◆ Record extracts ◆
== Segment start ==

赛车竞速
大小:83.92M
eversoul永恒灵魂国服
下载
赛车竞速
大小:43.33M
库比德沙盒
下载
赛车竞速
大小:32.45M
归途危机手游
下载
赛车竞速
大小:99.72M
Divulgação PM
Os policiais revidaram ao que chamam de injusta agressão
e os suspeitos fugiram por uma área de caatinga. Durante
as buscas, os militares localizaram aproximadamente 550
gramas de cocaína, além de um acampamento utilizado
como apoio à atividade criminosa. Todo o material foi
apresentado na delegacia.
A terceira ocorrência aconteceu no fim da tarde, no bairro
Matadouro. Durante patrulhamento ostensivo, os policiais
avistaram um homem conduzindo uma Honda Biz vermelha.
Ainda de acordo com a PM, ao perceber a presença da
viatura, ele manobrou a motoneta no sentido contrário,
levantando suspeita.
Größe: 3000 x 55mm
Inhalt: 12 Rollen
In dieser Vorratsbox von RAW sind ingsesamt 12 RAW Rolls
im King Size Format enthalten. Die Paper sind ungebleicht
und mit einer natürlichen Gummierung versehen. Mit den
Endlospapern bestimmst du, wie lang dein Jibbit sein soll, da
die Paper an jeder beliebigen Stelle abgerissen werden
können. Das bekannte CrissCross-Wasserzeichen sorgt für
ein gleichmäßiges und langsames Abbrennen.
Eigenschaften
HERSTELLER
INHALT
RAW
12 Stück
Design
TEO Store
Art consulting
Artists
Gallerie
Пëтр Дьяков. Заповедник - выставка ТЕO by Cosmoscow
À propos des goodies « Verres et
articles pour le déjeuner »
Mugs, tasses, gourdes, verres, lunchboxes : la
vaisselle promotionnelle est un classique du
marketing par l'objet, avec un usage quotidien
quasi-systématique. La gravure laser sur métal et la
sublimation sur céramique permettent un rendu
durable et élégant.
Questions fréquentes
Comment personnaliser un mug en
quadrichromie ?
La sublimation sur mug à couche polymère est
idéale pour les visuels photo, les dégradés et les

== Segment end ==

◆ Exercise prompt ◆
Please reproduce exactly the lines in the listing above from the one containing "À propos des" through the one containing "quadrichromie ?", both included, and nothing more.

◆ Final answer ◆
À propos des goodies « Verres et
articles pour le déjeuner »
Mugs, tasses, gourdes, verres, lunchboxes : la
vaisselle promotionnelle est un classique du
marketing par l'objet, avec un usage quotidien
quasi-systématique. La gravure laser sur métal et la
sublimation sur céramique permettent un rendu
durable et élégant.
Questions fréquentes
Comment personnaliser un mug en
quadrichromie ?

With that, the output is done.